In the specific training process, the author adopted different training strategies for different input conditions.

In trajectory training, Tora uses a two-stage training method for trajectory learning. The first stage extracts dense optical flow from the training video. The second stage randomly selects 1 to N object trajectory samples from the optical flow based on the motion segmentation results and optical flow scores, and finally applies a Gaussian filter for refinement.

In image training, Tora follows the mask strategy adopted by OpenSora to support visual accommodation, randomly unlocking frames during training, and the video patches of unmasked frames are not affected by any noise, which enables Tora to seamlessly integrate text, images, and trajectories into a unified model.

When quantitatively compared with state-of-the-art motion-controllable video generation models, Tora has an increasing performance advantage over UNet-based methods as the number of generated frames increases, maintaining a high degree of trajectory control stability.


▲ Comparison of Tora with other controllable video generation models

For example, based on the same input, the video generated by Tora is smoother than that generated by the DragNUWA and MotionCtrl models, and follows the motion trajectory more accurately.

//oss.zhidx.com/uploads/2024/08/66acd0bd4936e_66acd0bd456db_66acd0bd456b9_comparison video.mp4

3. “Futures” have been fulfilled, and Alibaba continues to make plansAIvideo

The AI ​​video generation industry is in full swing, and Alibaba has also been continuously attacking the AI ​​video track. Compared with general models such as Sora that focus on the length and quality of video generation, the Alibaba team's project seems to focus more on the specific application of algorithms in different video generation forms.

In January this year, Tongyi Qianwen launched "National Dance King", which became popular with the "Terracotta Warriors Dancing Subject 3"; in February, Alibaba released the portrait video generation framework EMO, which can make the people in the photo speak with just one picture.

At that time, Zhidongxi counted Alibaba's layout in AI video, and it launched at least 7 new projects in 4 months, covering text-generated videos, image-generated videos, character dances, portraits speaking, etc. (Domestic god-level AI debuts! Gao Qiqiang becomes Luo Xiang, Cai Xukun becomes the king of rap, and also cooperates with Sora)

Now, half a year has passed, and EMO has changed from a "futures" to a "national singing and performing" function in the Tongyi App, which is available to everyone. Alibaba has also released more AI video projects.

1AtomoVideo: High-fidelity image-to-video generation

AtomoVideo was released on March 5. It is a high-fidelity image-generated video framework based on multi-granular image injection and high-quality datasets and training strategies. It can maintain high fidelity between the generated video and the given reference image while achieving rich motion intensity and good temporal consistency.


▲AtomoVideo generates video effects

Project homepage:https://atomo-video.github.io/

2EasyAnimate-v3: Single image+Generating high-resolution long videos from text

EasyAnimate is a video generation and processing flow launched by Alibaba on April 12, and it has been upgraded to version v3 in just three months. It introduces a motion module by extending the DiT framework, enhancing the ability to capture temporal dynamics, ensuring the smoothness and consistency of generated videos, and can generate videos of about 6 seconds at different resolutions and a frame rate of 24fps.
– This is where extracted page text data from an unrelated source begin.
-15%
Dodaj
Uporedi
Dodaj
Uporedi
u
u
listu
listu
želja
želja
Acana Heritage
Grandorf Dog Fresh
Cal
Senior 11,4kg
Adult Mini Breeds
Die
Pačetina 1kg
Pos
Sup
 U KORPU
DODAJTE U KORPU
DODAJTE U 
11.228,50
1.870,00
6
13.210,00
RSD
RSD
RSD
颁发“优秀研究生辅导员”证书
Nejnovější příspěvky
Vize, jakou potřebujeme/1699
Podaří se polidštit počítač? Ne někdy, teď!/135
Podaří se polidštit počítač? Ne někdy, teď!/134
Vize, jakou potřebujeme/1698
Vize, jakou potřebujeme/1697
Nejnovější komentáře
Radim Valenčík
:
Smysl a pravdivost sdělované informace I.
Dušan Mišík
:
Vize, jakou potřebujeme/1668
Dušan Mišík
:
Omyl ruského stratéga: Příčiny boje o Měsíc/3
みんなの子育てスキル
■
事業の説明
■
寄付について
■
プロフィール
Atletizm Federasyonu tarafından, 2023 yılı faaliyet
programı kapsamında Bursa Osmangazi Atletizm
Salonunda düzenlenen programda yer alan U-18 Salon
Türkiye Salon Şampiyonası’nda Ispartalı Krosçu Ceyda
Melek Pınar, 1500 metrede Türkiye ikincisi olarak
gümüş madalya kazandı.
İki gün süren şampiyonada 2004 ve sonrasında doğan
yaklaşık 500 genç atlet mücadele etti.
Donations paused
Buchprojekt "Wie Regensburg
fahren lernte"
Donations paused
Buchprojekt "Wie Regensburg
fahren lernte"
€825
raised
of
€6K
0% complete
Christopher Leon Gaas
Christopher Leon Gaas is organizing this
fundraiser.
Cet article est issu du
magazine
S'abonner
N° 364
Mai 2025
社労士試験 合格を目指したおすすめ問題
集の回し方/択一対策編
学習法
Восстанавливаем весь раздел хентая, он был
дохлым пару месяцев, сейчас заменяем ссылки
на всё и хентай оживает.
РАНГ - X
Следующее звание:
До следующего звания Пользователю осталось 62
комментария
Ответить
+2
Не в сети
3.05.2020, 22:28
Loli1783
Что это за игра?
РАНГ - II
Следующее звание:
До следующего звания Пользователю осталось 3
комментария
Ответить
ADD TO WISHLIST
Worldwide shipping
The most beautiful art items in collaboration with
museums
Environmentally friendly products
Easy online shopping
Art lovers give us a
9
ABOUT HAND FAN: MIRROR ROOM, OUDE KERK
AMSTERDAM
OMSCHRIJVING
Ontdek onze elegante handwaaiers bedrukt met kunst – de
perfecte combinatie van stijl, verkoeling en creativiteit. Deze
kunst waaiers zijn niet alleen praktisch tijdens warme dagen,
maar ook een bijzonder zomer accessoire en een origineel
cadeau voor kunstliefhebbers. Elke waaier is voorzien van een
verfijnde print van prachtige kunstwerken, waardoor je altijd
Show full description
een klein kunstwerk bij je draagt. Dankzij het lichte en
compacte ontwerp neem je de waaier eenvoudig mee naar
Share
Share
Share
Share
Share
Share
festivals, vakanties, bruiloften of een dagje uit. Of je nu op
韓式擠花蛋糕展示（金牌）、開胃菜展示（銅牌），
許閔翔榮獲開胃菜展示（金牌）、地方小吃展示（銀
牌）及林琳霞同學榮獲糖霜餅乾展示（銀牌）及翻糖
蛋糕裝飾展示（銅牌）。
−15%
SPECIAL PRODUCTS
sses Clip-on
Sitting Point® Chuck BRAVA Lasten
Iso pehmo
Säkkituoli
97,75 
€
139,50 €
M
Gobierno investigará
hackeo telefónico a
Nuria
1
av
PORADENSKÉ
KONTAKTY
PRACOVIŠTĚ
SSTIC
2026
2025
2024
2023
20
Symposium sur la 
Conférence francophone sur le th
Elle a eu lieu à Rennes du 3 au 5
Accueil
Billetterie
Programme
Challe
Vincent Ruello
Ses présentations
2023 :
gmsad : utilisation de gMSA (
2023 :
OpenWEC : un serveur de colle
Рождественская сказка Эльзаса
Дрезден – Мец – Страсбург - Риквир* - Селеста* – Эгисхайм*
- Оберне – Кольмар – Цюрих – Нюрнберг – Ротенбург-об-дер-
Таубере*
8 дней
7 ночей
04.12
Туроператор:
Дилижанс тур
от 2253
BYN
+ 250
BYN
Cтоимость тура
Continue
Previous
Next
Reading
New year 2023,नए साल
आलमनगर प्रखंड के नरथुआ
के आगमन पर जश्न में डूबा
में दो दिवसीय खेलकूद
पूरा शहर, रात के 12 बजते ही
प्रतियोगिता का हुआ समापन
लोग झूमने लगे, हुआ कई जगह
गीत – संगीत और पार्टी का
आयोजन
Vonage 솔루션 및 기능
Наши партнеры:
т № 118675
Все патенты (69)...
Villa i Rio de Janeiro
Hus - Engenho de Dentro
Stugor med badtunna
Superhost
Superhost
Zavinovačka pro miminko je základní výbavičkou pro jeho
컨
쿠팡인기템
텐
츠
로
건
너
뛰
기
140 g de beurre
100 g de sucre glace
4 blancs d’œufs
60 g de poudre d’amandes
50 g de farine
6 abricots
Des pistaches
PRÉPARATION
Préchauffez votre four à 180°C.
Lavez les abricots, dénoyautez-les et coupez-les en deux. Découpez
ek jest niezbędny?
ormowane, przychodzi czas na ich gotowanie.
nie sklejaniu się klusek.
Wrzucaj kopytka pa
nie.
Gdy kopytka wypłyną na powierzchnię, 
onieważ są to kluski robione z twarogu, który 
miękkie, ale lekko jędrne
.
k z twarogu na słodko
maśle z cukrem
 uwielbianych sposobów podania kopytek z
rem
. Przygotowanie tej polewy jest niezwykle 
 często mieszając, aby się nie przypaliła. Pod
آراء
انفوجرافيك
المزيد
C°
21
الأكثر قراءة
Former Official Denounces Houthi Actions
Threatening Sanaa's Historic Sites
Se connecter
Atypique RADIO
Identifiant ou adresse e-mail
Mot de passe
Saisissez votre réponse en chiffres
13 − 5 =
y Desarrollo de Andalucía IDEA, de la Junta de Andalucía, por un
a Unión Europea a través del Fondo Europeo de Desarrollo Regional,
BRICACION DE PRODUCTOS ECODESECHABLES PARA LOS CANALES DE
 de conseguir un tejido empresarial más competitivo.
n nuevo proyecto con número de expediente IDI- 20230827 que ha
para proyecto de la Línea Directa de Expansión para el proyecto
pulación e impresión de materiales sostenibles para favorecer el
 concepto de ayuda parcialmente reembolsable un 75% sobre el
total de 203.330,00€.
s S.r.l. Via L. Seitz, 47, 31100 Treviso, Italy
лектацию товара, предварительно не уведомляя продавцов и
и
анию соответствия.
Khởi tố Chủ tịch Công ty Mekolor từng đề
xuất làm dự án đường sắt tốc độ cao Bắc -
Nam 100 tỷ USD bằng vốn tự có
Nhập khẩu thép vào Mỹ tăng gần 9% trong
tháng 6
▲EasyAnimate v3 generates video effects

Project homepage:https://github.com/aigc-apps/EasyAnimate

Conclusion:AIVideo generation becomes more controllable

Now that the length and quality of AI video generation have reached a certain level, how to make the generated videos more controllable and more in line with demand is an important issue at present.

With continuous optimization in accuracy, controllability, and resource utilization efficiency, the user experience of AI video generation products will usher in a new stage, and the prices will become more affordable, allowing more creators to participate.